Exercise data: Begin

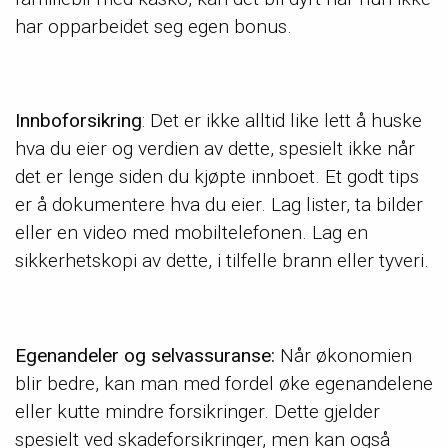
har opparbeidet seg egen bonus.
Innboforsikring
: Det er ikke alltid like lett å huske
hva du eier og verdien av dette, spesielt ikke når
det er lenge siden du kjøpte innboet. Et godt tips
er å dokumentere hva du eier. Lag lister, ta bilder
eller en video med mobiltelefonen. Lag en
sikkerhetskopi av dette, i tilfelle brann eller tyveri.
Egenandeler og selvassuranse:
Når økonomien
blir bedre, kan man med fordel øke egenandelene
eller kutte mindre forsikringer. Dette gjelder
spesielt ved skadeforsikringer, men kan også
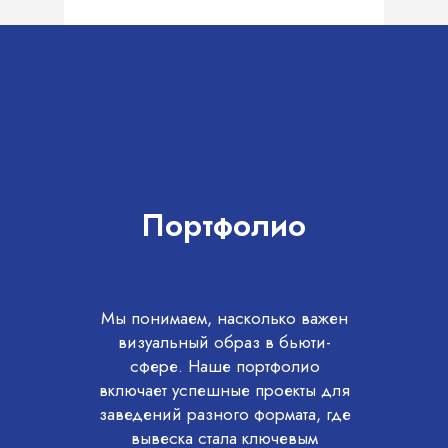
Портфолио
Мы понимаем, насколько важен
визуальный образ в бьюти-
сфере. Наше портфолио
включает успешные проекты для
заведений разного формата, где
вывеска стала ключевым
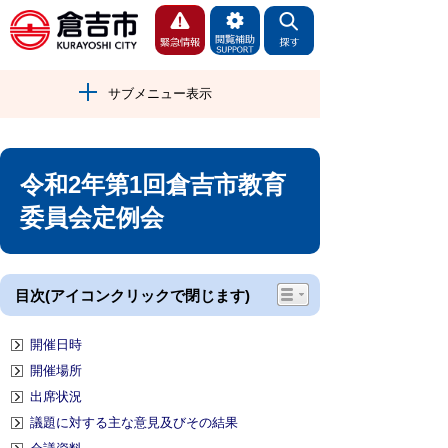
サブメニュー表示
令和2年第1回倉吉市教育
委員会定例会
目次(アイコンクリックで閉じます)
開催日時
開催場所
出席状況
議題に対する主な意見及びその結果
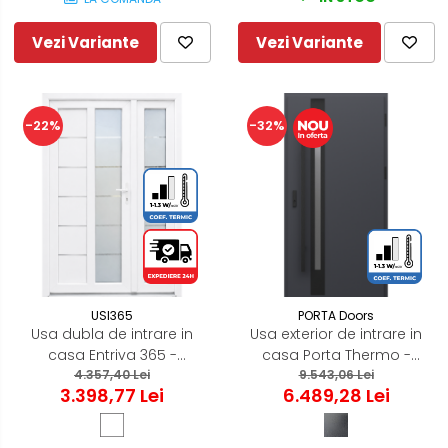
Vezi Variante
Vezi Variante
-22%
-32%
USI365
PORTA Doors
Usa dubla de intrare in
Usa exterior de intrare in
casa Entriva 365 -
casa Porta Thermo -
termoizolanta pentru
4.357,40 Lei
Standard - Model Glass
9.543,06 Lei
3.398,77 Lei
6.489,28 Lei
exterior - ALB
G.2 Antracit Structurat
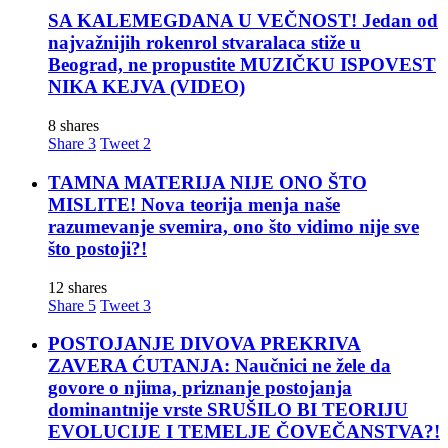
SA KALEMEGDANA U VEČNOST! Jedan od
najvažnijih rokenrol stvaralaca stiže u
Beograd, ne propustite MUZIČKU ISPOVEST
NIKA KEJVA (VIDEO)
8 shares
Share
3
Tweet
2
TAMNA MATERIJA NIJE ONO ŠTO
MISLITE! Nova teorija menja naše
razumevanje svemira, ono što vidimo nije sve
što postoji?!
12 shares
Share
5
Tweet
3
POSTOJANJE DIVOVA PREKRIVA
ZAVERA ĆUTANJA: Naučnici ne žele da
govore o njima, priznanje postojanja
dominantnije vrste SRUŠILO BI TEORIJU
EVOLUCIJE I TEMELJE ČOVEČANSTVA?!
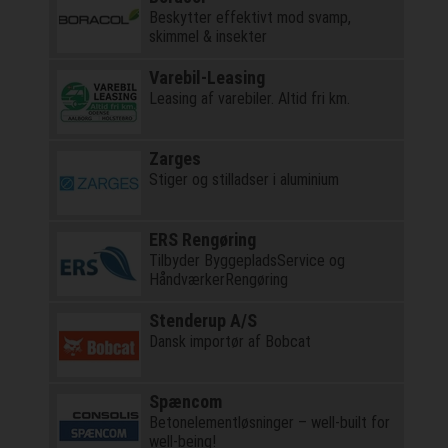
Beskytter effektivt mod svamp,
skimmel & insekter
Varebil-Leasing
Leasing af varebiler. Altid fri km.
Zarges
Stiger og stilladser i aluminium
ERS Rengøring
Tilbyder ByggepladsService og
HåndværkerRengøring
Stenderup A/S
Dansk importør af Bobcat
Spæncom
Betonelementløsninger – well-built for
well-being!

Exercise data: End

(Task description):
Those lines of the records that contain the string "spesielt" should be identified and copied.

(Task output):
hva du eier og verdien av dette, spesielt ikke når
spesielt ved skadeforsikringer, men kan også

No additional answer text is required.